L’avenir de la gauche en crise : tensions explosives à la Fête de l’Humanité

Lucie Castets (au centre), économiste et candidate du Nouveau Front populaire au poste de Premier ministre, entourée de plusieurs responsables de gauche : Manuel Bompard (LFI), Marine Tondelier (Écologistes), Guillaume Gontard (Écologistes), Stéphane Peu (PCF) et Olivier Faure (PS), à leur arrivée à l’Élysée, le 23 août 2024.
Photo: Dimitar Dilkoff / AFP via Getty Images
La Fête de l’Humanité a été le théâtre samedi d’un débat particulièrement houleux qui illustre la profonde crise traversée par la gauche française.
La question de l’union des forces de gauche semble aujourd’hui plus compromise que jamais, les échanges entre les représentants des différentes formations ayant révélé des fractures qui paraissent difficiles à colmater.
Un face-à-face révélateur des divisions
Sur la scène se trouvaient réunis les principales figures de la gauche : Olivier Faure pour le Parti socialiste, Marine Tondelier d’Europe Écologie-Les Verts, Stéphane Peu représentant les députés communistes, ainsi que François Ruffin et Hadrien Clouet pour La France insoumise. Ce qui devait être un débat sur l’avenir de la gauche s’est transformé en un règlement de comptes particulièrement âpre.
Le PS accusé de « trahison »
Hadrien Clouet a mené l’offensive contre les socialistes, prolongeant ainsi la campagne de critiques menée par LFI sur les réseaux sociaux depuis plusieurs semaines. Le député insoumis a accusé le PS de « trahison » pour avoir exprimé sa disponibilité à gouverner dans un esprit de compromis, avant même la nomination de Sébastien Lecornu à Matignon. Cette position pragmatique du PS, qui prend acte de l’absence de majorité absolue à l’Assemblée nationale, est perçue par LFI comme une capitulation face au macronisme.
L’accord Bayrou au cœur des reproches
L’accord de non-censure conclu en début d’année entre l’ancien Premier ministre François Bayrou et les socialistes cristallise particulièrement les tensions. Qualifié de « catastrophique » par Hadrien Clouet, cet accord symbolise aux yeux des insoumis une dérive du PS vers ce qu’ils dénoncent comme une « union bourgeoise » avec la macronie. Le député LFI s’est également attaqué aux « contre-budgets capitulards » des socialistes, multipliant les formules chocs pour marquer sa désapprobation.
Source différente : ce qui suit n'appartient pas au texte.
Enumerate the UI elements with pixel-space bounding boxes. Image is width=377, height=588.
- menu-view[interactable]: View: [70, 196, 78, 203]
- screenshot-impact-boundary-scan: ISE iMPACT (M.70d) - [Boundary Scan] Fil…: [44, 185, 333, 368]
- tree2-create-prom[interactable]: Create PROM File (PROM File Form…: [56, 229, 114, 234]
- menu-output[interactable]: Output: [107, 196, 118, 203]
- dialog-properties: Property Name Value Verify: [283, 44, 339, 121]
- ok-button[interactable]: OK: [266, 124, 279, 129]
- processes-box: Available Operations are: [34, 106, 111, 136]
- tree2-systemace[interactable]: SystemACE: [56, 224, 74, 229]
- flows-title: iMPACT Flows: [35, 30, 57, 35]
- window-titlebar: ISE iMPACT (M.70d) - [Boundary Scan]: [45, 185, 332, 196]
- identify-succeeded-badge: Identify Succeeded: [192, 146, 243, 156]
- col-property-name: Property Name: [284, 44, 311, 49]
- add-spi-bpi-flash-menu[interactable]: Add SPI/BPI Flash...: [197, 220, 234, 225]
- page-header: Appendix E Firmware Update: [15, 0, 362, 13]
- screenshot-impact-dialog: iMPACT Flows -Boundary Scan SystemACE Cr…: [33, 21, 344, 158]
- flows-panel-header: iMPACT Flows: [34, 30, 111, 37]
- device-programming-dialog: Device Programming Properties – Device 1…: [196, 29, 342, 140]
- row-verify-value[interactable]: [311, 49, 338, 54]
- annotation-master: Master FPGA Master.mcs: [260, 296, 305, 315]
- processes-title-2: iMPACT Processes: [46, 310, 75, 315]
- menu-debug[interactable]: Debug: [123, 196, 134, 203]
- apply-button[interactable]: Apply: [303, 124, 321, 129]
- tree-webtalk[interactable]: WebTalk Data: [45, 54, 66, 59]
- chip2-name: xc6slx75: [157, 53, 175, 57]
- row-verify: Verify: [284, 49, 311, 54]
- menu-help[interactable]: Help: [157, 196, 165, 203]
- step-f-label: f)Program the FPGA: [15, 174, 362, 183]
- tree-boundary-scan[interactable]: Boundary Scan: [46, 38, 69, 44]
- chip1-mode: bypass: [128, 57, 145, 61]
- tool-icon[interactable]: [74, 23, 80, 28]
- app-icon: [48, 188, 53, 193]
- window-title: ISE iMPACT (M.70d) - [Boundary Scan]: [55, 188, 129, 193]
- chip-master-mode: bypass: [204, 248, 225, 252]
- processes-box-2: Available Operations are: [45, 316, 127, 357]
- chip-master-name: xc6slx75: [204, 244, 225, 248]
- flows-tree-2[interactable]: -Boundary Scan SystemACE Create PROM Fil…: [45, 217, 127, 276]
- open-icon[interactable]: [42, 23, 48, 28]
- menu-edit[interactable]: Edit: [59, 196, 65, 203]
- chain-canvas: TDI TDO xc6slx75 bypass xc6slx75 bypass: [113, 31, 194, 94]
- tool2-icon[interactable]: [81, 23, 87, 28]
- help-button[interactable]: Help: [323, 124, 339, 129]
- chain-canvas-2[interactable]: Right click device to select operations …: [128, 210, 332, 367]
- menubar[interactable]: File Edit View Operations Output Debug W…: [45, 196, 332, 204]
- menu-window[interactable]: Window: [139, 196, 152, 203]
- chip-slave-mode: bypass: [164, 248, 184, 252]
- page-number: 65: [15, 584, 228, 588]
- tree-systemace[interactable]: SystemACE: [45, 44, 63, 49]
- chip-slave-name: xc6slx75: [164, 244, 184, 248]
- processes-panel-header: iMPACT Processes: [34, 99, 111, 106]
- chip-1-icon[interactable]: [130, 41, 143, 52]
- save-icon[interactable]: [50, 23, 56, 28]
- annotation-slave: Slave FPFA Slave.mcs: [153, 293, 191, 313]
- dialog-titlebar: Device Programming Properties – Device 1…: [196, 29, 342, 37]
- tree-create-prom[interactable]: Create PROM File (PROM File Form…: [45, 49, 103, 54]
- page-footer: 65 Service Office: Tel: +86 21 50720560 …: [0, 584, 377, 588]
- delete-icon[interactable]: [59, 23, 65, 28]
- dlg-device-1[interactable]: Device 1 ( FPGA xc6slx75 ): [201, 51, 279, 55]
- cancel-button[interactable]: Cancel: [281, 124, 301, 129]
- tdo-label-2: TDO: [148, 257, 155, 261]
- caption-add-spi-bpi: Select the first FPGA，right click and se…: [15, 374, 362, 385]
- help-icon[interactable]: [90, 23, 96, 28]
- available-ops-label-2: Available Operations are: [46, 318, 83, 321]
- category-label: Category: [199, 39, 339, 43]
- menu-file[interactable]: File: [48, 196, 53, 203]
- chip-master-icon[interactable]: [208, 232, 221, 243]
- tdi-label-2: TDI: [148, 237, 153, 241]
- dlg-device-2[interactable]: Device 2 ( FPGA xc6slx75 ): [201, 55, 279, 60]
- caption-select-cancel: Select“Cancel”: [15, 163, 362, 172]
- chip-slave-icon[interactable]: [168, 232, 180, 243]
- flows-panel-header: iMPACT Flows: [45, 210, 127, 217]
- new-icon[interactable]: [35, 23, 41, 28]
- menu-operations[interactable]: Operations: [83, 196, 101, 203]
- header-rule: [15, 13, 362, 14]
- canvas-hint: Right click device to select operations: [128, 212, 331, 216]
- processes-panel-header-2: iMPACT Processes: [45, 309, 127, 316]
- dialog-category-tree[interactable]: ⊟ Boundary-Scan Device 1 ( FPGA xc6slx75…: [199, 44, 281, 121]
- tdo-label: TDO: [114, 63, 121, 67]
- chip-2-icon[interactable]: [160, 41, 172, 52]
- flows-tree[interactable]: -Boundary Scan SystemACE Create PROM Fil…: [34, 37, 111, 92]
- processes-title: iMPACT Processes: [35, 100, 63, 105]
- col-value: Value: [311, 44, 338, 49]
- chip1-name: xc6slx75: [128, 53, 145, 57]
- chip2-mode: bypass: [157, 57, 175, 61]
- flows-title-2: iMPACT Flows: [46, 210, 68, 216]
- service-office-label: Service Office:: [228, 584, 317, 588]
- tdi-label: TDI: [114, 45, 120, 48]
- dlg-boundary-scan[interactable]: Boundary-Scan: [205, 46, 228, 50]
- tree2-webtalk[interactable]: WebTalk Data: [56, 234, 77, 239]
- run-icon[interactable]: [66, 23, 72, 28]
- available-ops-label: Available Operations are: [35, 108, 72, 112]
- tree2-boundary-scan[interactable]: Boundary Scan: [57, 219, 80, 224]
Gaza, pomme de discorde persistante
Les divergences sur le conflit israélo-palestinien continuent d’empoisonner les relations au sein de la gauche. Hadrien Clouet a relancé la polémique en affirmant que « la fin de la Nupes a été orchestrée par ceux qui niaient qu’il y avait un génocide à Gaza », une attaque directe contre le PS qui avait décrété un « moratoire » sur l’alliance de gauche après les attaques du 7 octobre 2023.
Cette rupture s’expliquait notamment par le refus de LFI de qualifier le Hamas d’organisation « terroriste », une position qui avait provoqué l’ire des autres formations de gauche. Olivier Faure a tenté de clarifier la position socialiste, rappelant que son parti avait bien reconnu l’acte terroriste perpétré par le Hamas, tout en réfutant les accusations d’un soutien inconditionnel à Israël. Le secrétaire général du PS a par ailleurs dénoncé les « trolls » insoumis qui accusent les socialistes de tiédeur sur la question palestinienne.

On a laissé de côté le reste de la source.